Submitted to: BMC Bioinformatics
Publication Type: Peer Reviewed Journal
Publication Acceptance Date: 1/6/2006
Publication Date: 1/6/2006
Citation: Matukumalli, L.K., Grefenstette, J.J., Van Tassell, C.P., Choi, I., Cregan, P.B. 2006. Application of machine learning in SNP discovery. BMC Bioinformatics. 6(7):4.

Interpretive Summary: Single nucleotide polymorphisms (SNP) are the variations observed in the DNA sequence from different individuals. SNP discovery can help in genetic analysis for individual disease propensity (pharmacogenomics) and productivity improvement in plant and animal species. SNP prediction software is not reliable. Hence each SNP identified is usually manually verified by an expert. This tends to be very expensive. To reduce the expert intervention we have developed new software (SNP-PHAGE-ML) that uses machine learning to accurately predict the correct polymorphism. This software will facilitate high throughput SNP discovery. Open source software developed to implement these techniques will be made publicly available.

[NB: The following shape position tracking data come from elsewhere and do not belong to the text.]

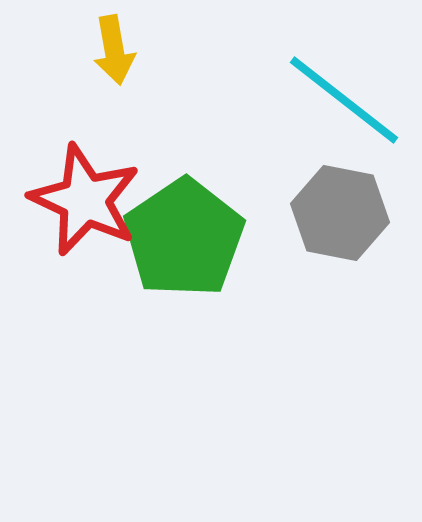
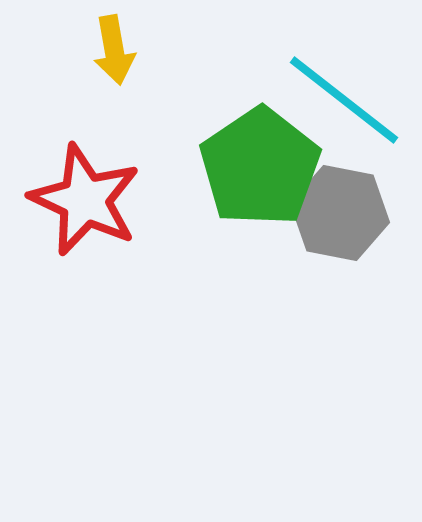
green pentagon: moved 76 px right, 71 px up
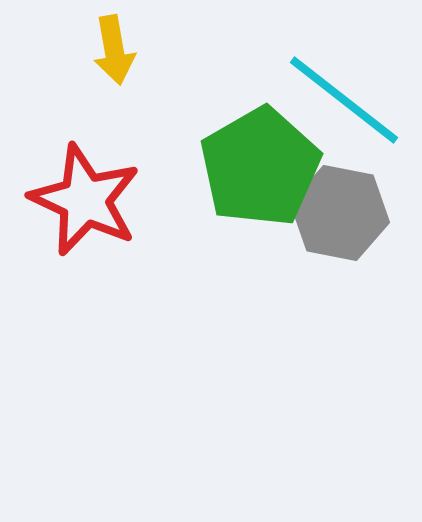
green pentagon: rotated 4 degrees clockwise
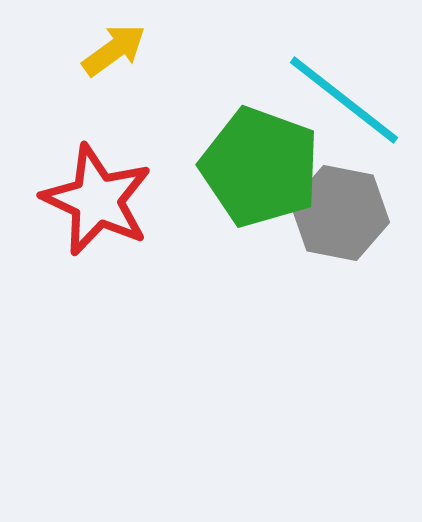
yellow arrow: rotated 116 degrees counterclockwise
green pentagon: rotated 22 degrees counterclockwise
red star: moved 12 px right
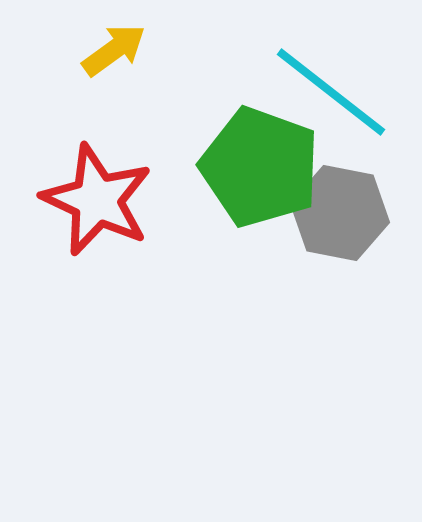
cyan line: moved 13 px left, 8 px up
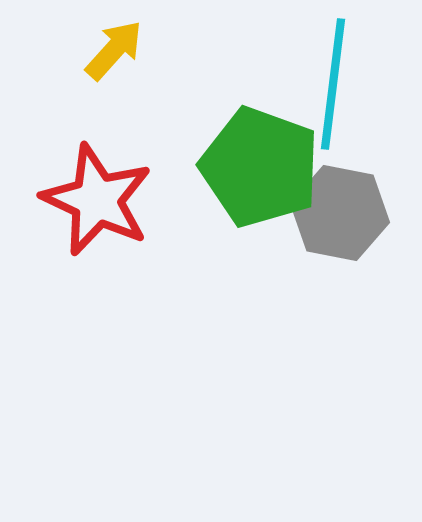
yellow arrow: rotated 12 degrees counterclockwise
cyan line: moved 2 px right, 8 px up; rotated 59 degrees clockwise
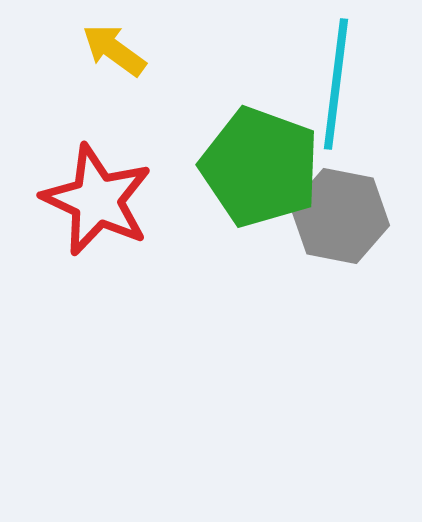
yellow arrow: rotated 96 degrees counterclockwise
cyan line: moved 3 px right
gray hexagon: moved 3 px down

Technical Abstract: Along with the whole genome sequence projects, major efforts are now being placed on identifying sequence variations and haplotypes between different individuals or species. Results from computational tools to identify SNP from sequence data need to be expertly annotated to reject false SNP. Implementation of machine learning (ML) program for confirming polymorphisms can reduce the expert intervention, thereby reducing cost and time. PolyBayes program was used for analyzing polymorphisms across several soybean (inbred) genotypes. The prediction accuracy was only 50% even with 100% probabilities estimated by PolyBayes. We have carefully selected a set of 10 parameters that can influence the expert decision and used 2417 polymorphisms identified by PolyBayes that were expert evaluated (1066 True, 1351 False) to implement a ML program called C4.5. The prediction accuracy was 90.6%. We optimized the parameters and re-evaluated the polymorphisms falsely predicted by the ML program. This increased the prediction accuracy to 97.7%. The optimized parameters were tested on a large data set of 17,590 expert evaluated polymorphisms (2445 true, 15145 false). The average prediction accuracy was 97.3% in the five fold cross validation. This program along with a web interface for viewing sequence assemblies was implemented as part of SNP pipeline (SNP-PHAGE).